The API functions are sorted as follows:

- **get** functions return a list of something (collections from a project, terms from a collection, etc.)
- **find** functions try to find terms corresponding to an input string.  
- **valid** functions check the compliance of an input string to the DRS of terms.

In [2]:
import esgvoc.api as ev

## Universe 

### Listing 

In [3]:
ev.get_all_data_descriptors_in_universe()

['physic_index',
 'realisation_index',
 'temporal_label',
 'mip_era',
 'horizontal_label',
 'directory_date',
 'initialisation_index',
 'sub_experiment',
 'forcing_index',
 'consortium',
 'license',
 'variable',
 'frequency',
 'source_type',
 'activity',
 'vertical_label',
 'source',
 'date',
 'branded_variable',
 'model_component',
 'product',
 'institution',
 'resolution',
 'time_range',
 'table',
 'variant_label',
 'branded_suffix',
 'organisation',
 'experiment',
 'area_label',
 'realm',
 'grid']

In [4]:
ev.get_all_terms_in_data_descriptor(data_descriptor_id="activity")[:3] 
# each datadescriptor from the above cell could be use as argument
# [:3] just to limit the result with the 3 first one

[Activity(id='dynvarmip', type='activity', drs_name='DynVarMIP', name='DynVarMIP', long_name='Dynamics and Variability Model Intercomparison Project', url=None, @context='000_context.jsonld', cmip_acronym='DynVarMIP'),
 Activity(id='lumip', type='activity', drs_name='LUMIP', name='LUMIP', long_name='Land-Use Model Intercomparison Project', url=None, @context='000_context.jsonld', cmip_acronym='LUMIP'),
 Activity(id='pmip', type='activity', drs_name='PMIP', name='PMIP', long_name='Palaeoclimate Modelling Intercomparison Project', url=None, @context='000_context.jsonld', cmip_acronym='PMIP')]

In [5]:
ev.find_terms_in_data_descriptor(data_descriptor_id="activity", term_id="aerchemmip") 
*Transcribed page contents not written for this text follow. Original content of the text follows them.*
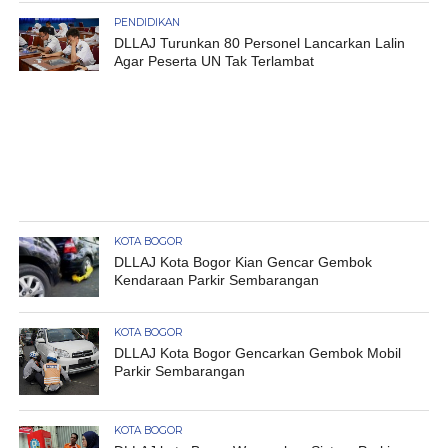
PENDIDIKAN
DLLAJ Turunkan 80 Personel Lancarkan Lalin
Agar Peserta UN Tak Terlambat
KOTA BOGOR
DLLAJ Kota Bogor Kian Gencar Gembok
Kendaraan Parkir Sembarangan
KOTA BOGOR
DLLAJ Kota Bogor Gencarkan Gembok Mobil
Parkir Sembarangan
KOTA BOGOR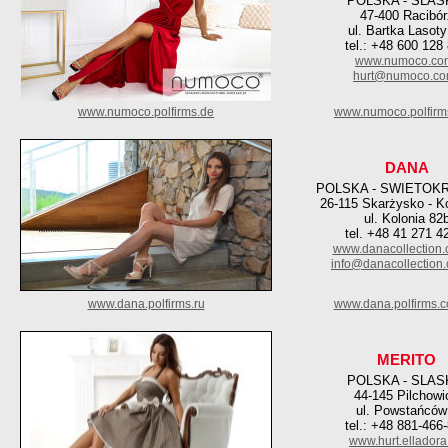
POLSKA - SLAS
47-400 Racibór
ul. Bartka Lasoty
tel.: +48 600 128
www.numoco.co
hurt@numoco.c
www.numoco.polfirms.de
www.numoco.polfirm
DANA
POLSKA - SWIETOK
26-115 Skarżysko - K
ul. Kolonia 82
tel. +48 41 271 4
www.danacollection.
info@danacollection.
www.dana.polfirms.ru
www.dana.polfirms.
MERITO
POLSKA - SLAS
44-145 Pilchowi
ul. Powstańców
tel.: +48 881-466
www.hurt.elladora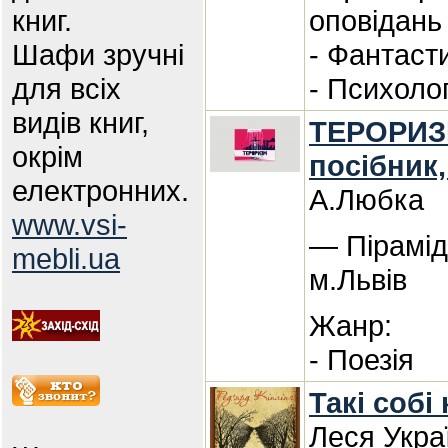
книг.
оповідань
Шафи зручні
- Фантаст
для всіх
- Психоло
видів книг,
ТЕРОРИЗМ
окрім
посібник,
електронних.
А.Любка
www.vsi-
— Пірамід
mebli.ua
м.Львів
Жанр:
- Поезія
Такі собі
Леся Укра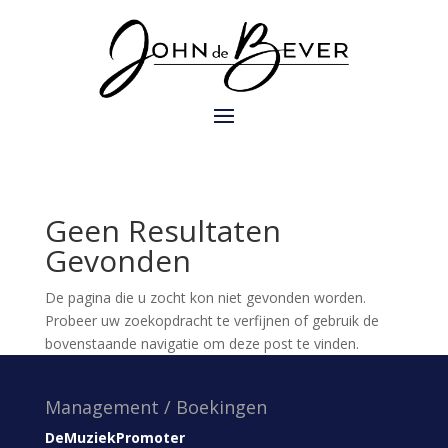
Geen Resultaten
Gevonden
De pagina die u zocht kon niet gevonden worden.
Probeer uw zoekopdracht te verfijnen of gebruik de
bovenstaande navigatie om deze post te vinden.
Management / Boekingen
DeMuziekPromoter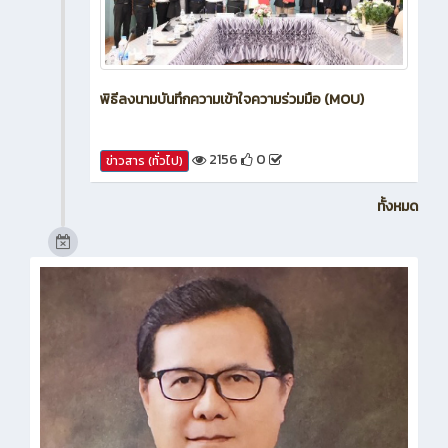
พิธีลงนามบันทึกความเข้าใจความร่วมมือ (MOU)
2156
0
ข่าวสาร (ทั่วไป)
ทั้งหมด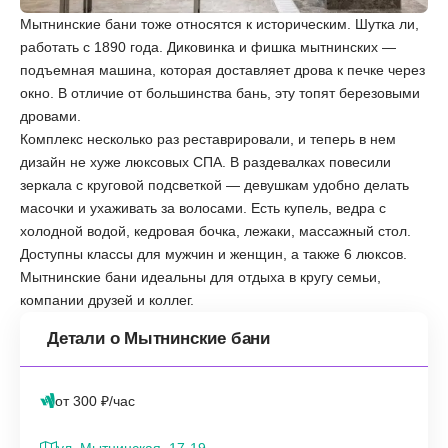
Мытнинские бани тоже относятся к историческим. Шутка ли,
работать с 1890 года. Диковинка и фишка мытнинских —
подъемная машина, которая доставляет дрова к печке через
окно. В отличие от большинства бань, эту топят березовыми
дровами.
Комплекс несколько раз реставрировали, и теперь в нем
дизайн не хуже люксовых СПА. В раздевалках повесили
зеркала с круговой подсветкой — девушкам удобно делать
масочки и ухаживать за волосами. Есть купель, ведра с
холодной водой, кедровая бочка, лежаки, массажный стол.
Доступны классы для мужчин и женщин, а также 6 люксов.
Мытнинские бани идеальны для отдыха в кругу семьи,
компании друзей и коллег.
Детали о Мытнинские бани
от 300 ₽/час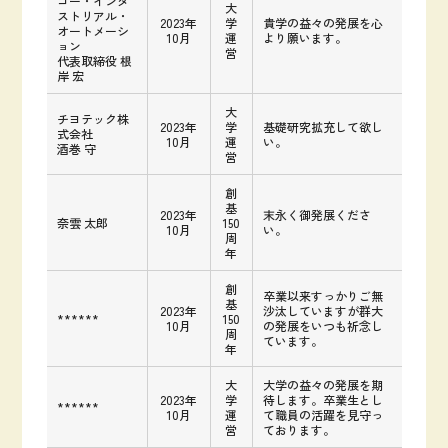
コー・インダ
大
ストリアル・
2023年
学
貴学の益々の発展を心
オートメーシ
10月
運
より願います。
ョン
営
代表取締役 根
岸 宏
大
チヨテック株
2023年
学
基礎研究拡充して欲し
式会社
10月
運
い。
酒巻 守
営
創
基
2023年
末永く御発展くださ
奈雲 太郎
150
10月
い。
周
年
創
卒業以来すっかりご無
基
2023年
沙汰していますが群大
******
150
10月
の発展をいつも祈念し
周
ています。
年
大
大学の益々の発展を期
2023年
学
待します。卒業生とし
******
10月
運
て職員の活躍を見守っ
営
ております。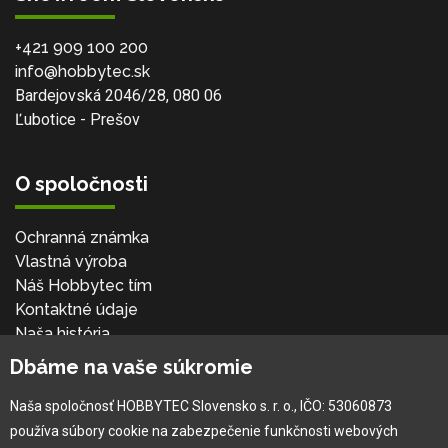
+421 909 100 200
info@hobbytec.sk
Bardejovská 2046/28, 080 06
Ľubotice - Prešov
O spoločnosti
Ochranná známka
Vlastná výroba
Náš Hobbytec tím
Kontaktné údaje
Naša história
Kariéra
Dbáme na vaše súkromie
Naša spoločnosť HOBBYTEC Slovensko s. r. o., IČO: 53060873
Pre zákazníka
používa súbory cookie na zabezpečenie funkčnosti webových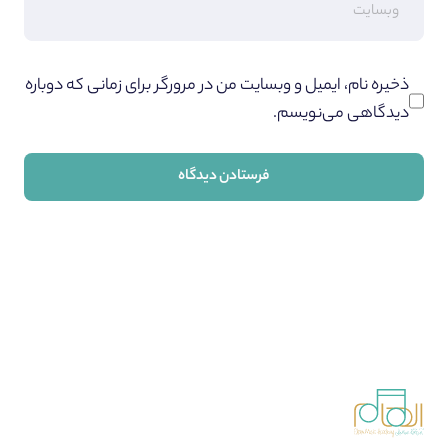
ذخیره نام، ایمیل و وبسایت من در مرورگر برای زمانی که دوباره
دیدگاهی می‌نویسم.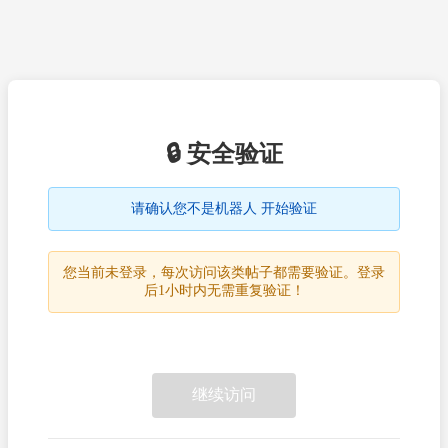
🔒 安全验证
请确认您不是机器人 开始验证
您当前未登录，每次访问该类帖子都需要验证。登录
后1小时内无需重复验证！
继续访问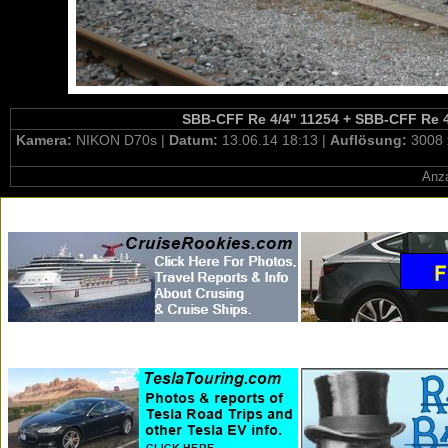
SBB-CFF Re 4/4'' 11254 + SBB-CFF Re 4/
Kamera:
NIKON D70s |
Datum:
13.06.14 18:13 |
Auflösung:
3008 
Anza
[Activity(id='aerchemmip', type='activity', drs_name='AerChemMIP', name='AerChemMIP', long_name='Aerosols and Chemistry Model Intercomparison Project', url=None, @context='000_context.jsonld', cmip_acronym='AerChemMIP')]

### Little detour: pydantic model instance return


The result of the previous call is a list of instances of a pydantic model of the requested data descriptor. From the above example, the result is an **Activity** object that can be query directly in Python.

In [6]:
my_activity = ev.find_terms_in_data_descriptor(data_descriptor_id="activity", term_id="aerchemmip")[0]
print(my_activity.id)
print(my_activity.drs_name)
print(my_activity.long_name)
print(my_activity)


aerchemmip
AerChemMIP
Aerosols and Chemistry Model Intercomparison Project
id='aerchemmip' type='activity' drs_name='AerChemMIP' name='AerChemMIP' long_name='Aerosols and Chemistry Model Intercomparison Project' url=None @context='000_context.jsonld' cmip_acronym='AerChemMIP'


In [7]:
ev.find_terms_in_universe(term_id="aerchemmip") # give the same result as above

[Activity(id='aerchemmip', type='activity', drs_name='AerChemMIP', name='AerChemMIP', long_name='Aerosols and Chemistry Model Intercomparison Project', url=None, @context='000_context.jsonld', cmip_acronym='AerChemMIP')]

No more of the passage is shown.